The next section is introduced by the yangqin playing a tremolo-ing glissando and other instruments join in. The sporano singer comes back and sings a stunningly beautiful rising figure culminating in a tutti climax.

The story teller returns, this time accompanied by a an airy and sensitive flute. The section follows a similar structure to the previous one, with a percussion climax that dies down into another poetic section.

The last section develops in the same way, this time with piano being the main instruments, again culminating in percussion climax and a final quiet spoken word section.

I really enjoyd Alex Ho’s use of Chinese ancient instruments playing contemporary Western Art music.
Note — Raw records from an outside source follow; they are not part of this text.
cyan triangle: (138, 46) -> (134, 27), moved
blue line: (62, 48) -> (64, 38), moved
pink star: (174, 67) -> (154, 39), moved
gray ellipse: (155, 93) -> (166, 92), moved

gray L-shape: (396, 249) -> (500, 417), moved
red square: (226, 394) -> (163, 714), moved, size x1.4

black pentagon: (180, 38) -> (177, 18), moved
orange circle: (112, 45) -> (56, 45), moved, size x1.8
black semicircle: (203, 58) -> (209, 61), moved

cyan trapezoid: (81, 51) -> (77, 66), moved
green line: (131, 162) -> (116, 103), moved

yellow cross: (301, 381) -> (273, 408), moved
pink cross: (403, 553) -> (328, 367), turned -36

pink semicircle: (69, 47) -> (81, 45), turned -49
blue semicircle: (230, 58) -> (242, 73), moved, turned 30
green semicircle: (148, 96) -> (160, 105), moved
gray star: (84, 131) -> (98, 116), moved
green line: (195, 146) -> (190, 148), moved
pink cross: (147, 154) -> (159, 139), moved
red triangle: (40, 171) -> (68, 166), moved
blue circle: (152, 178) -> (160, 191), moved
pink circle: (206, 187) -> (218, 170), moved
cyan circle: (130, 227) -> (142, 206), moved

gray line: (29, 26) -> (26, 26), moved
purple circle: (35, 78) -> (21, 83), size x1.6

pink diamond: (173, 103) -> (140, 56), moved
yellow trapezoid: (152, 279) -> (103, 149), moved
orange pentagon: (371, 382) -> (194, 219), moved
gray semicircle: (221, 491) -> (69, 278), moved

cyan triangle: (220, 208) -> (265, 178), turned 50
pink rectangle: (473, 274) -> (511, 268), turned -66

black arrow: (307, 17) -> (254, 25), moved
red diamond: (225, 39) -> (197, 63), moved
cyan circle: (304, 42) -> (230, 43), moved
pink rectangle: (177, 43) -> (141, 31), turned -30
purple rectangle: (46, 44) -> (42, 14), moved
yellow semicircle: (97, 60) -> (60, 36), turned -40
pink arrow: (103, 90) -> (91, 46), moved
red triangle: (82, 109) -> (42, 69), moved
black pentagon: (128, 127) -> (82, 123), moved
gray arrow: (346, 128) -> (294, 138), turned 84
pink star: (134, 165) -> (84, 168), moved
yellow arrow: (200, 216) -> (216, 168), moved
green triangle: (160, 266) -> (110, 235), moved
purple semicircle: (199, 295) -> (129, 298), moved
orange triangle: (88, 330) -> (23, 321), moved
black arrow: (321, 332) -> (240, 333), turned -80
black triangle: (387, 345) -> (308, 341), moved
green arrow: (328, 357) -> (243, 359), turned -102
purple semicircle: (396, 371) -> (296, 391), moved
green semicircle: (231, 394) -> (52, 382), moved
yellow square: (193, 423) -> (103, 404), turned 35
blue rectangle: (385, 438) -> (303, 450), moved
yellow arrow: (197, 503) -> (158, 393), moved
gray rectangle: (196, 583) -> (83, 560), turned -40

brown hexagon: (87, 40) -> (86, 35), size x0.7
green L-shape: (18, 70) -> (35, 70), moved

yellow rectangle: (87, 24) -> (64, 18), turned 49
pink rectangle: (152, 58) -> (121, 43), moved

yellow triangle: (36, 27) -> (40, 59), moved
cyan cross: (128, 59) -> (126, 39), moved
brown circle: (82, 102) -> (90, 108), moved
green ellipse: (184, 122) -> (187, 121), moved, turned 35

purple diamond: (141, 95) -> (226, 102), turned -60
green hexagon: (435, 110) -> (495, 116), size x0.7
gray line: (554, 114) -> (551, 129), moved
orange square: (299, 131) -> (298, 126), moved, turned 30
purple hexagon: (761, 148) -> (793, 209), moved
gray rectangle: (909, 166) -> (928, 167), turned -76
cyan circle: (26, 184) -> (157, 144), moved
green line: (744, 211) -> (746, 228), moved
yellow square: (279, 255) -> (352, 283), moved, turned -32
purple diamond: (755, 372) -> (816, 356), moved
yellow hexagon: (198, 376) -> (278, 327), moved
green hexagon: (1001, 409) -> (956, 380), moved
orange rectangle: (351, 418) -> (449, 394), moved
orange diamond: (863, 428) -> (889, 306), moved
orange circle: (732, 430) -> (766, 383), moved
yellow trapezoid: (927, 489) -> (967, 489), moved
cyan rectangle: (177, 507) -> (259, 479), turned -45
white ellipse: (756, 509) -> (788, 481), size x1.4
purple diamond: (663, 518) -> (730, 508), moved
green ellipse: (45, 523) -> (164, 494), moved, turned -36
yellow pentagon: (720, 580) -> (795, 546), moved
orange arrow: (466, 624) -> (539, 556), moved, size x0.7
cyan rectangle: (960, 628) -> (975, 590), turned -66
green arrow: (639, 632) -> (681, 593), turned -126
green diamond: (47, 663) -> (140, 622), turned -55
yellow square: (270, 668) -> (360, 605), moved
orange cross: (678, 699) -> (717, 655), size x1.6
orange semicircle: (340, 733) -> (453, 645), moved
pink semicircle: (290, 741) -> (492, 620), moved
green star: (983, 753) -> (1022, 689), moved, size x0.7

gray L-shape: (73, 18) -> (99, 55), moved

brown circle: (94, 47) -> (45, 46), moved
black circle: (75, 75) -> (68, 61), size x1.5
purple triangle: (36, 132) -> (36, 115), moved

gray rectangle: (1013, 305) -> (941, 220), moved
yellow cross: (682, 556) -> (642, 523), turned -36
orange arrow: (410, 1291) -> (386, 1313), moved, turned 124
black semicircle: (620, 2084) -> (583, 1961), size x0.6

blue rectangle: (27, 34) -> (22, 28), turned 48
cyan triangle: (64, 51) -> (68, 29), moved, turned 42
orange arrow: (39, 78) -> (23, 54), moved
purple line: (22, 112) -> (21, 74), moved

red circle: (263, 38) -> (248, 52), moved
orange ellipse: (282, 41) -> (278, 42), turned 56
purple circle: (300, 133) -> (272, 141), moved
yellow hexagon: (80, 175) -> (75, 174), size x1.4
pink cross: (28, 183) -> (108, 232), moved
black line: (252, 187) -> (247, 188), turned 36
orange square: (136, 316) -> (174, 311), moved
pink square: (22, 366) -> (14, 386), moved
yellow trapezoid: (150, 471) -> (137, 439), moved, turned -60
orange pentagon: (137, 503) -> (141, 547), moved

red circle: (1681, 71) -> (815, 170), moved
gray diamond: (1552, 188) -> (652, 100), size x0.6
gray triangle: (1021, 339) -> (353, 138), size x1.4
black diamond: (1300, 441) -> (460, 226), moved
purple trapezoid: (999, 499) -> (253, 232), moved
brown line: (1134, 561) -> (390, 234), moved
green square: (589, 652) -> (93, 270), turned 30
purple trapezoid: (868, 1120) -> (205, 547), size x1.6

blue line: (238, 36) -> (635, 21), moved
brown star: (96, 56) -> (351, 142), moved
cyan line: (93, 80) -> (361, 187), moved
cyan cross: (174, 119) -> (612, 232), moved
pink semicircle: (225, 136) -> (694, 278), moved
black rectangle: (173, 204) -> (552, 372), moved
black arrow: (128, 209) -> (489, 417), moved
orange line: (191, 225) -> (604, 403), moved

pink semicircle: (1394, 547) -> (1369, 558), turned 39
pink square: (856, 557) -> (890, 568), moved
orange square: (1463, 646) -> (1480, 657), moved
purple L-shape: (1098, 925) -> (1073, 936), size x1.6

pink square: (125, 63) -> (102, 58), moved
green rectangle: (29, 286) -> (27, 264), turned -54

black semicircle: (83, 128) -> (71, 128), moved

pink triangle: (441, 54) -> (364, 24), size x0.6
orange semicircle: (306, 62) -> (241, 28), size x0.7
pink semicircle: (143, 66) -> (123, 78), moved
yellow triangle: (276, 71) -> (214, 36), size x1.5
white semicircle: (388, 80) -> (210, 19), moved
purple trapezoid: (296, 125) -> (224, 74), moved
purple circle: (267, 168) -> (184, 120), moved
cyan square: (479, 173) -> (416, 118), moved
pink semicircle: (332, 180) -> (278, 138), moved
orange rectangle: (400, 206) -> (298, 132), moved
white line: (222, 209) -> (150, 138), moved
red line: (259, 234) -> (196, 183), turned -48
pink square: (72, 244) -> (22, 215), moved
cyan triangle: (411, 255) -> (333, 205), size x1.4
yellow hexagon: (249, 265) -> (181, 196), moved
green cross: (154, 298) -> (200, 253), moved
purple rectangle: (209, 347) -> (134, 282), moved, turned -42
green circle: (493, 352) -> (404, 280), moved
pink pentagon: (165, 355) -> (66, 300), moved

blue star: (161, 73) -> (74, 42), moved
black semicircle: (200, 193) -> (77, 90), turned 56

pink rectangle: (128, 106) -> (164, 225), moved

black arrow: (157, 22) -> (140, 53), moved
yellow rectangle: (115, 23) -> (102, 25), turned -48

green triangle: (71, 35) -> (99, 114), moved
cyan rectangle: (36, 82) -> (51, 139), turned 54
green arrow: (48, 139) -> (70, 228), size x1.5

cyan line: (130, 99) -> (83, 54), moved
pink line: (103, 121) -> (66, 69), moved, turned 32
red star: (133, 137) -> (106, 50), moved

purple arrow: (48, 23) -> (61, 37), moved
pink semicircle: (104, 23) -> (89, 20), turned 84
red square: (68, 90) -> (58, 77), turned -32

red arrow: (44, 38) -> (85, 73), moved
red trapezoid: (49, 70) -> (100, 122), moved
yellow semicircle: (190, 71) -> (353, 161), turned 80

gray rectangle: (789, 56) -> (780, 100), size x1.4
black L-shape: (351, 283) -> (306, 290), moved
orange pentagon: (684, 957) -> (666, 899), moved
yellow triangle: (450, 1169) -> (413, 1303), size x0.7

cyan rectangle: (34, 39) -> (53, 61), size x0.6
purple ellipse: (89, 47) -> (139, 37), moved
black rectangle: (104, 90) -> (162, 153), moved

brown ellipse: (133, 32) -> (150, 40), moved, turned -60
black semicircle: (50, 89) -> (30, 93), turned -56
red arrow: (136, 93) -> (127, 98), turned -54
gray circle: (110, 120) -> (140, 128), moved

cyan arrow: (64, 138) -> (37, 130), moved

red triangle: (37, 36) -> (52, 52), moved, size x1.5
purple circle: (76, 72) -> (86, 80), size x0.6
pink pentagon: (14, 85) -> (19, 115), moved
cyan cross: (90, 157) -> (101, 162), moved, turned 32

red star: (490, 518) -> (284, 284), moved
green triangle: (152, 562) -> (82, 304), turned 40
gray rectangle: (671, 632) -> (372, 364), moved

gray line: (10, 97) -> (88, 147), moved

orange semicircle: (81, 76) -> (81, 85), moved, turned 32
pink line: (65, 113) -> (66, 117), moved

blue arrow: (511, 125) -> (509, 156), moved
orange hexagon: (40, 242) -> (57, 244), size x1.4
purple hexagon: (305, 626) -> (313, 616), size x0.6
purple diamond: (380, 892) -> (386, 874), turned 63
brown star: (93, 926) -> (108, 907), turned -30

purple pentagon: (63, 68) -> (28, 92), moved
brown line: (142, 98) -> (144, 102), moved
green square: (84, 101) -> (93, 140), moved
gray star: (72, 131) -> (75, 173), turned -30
The way in which it reminds me of Baroque Theatre and opera is in the recitative style of the delivery by the instruments. Although the soprano sings very drawn out flowing lines, they do not have much in common with later Classical opera arias, the flavour is ‘older’.

I really enjoy this mixture and juxtaposition of old and new and Eastern and Western culture. I think we are witnessing an emergence of a new hybrid, multicultural genre which defies description. It is inspiring to see the direction young contemporary composers are taking. There is a refusal to be confined to just one ‘cultural identity’, one gender and one period and style of music. It is a far more accurate reflection of how multifaceted and globally influenced modern humans have become.